TASK
Please copy exactly the lines from the one containing "Computer Science" to the end of the entries, both included, and nothing else. Omit every picture.
.....
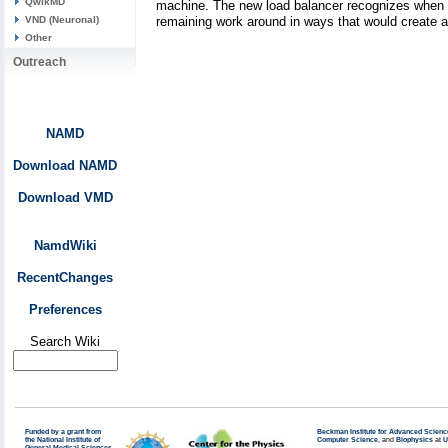
QwikMD
machine. The new load balancer recognizes when th
remaining work around in ways that would create 
VND (Neuronal)
Other
Outreach
NAMD
Download NAMD
Download VMD
NamdWiki
RecentChanges
Preferences
Search Wiki
Funded by a grant from
Beckman Institute for Advanced Scienc
the National Institute of
Computer Science
, and
Biophysics
at
U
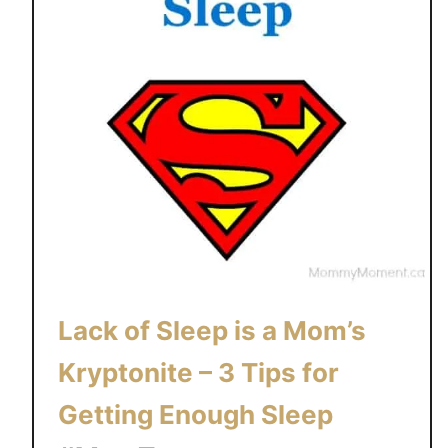
e
t
w
e
e
n
B
r
e
a
s
t
a
Lack of Sleep is a Mom’s
n
Kryptonite – 3 Tips for
d
B
Getting Enough Sleep
o
t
.....
EXERCISE RESPONSE
Computer Science
, and
Biophysics
at
U
e
t
w
e
e
n
B
r
e
a
s
t
a
Lack of Sleep is a Mom’s
n
Kryptonite – 3 Tips for
d
B
Getting Enough Sleep
o
t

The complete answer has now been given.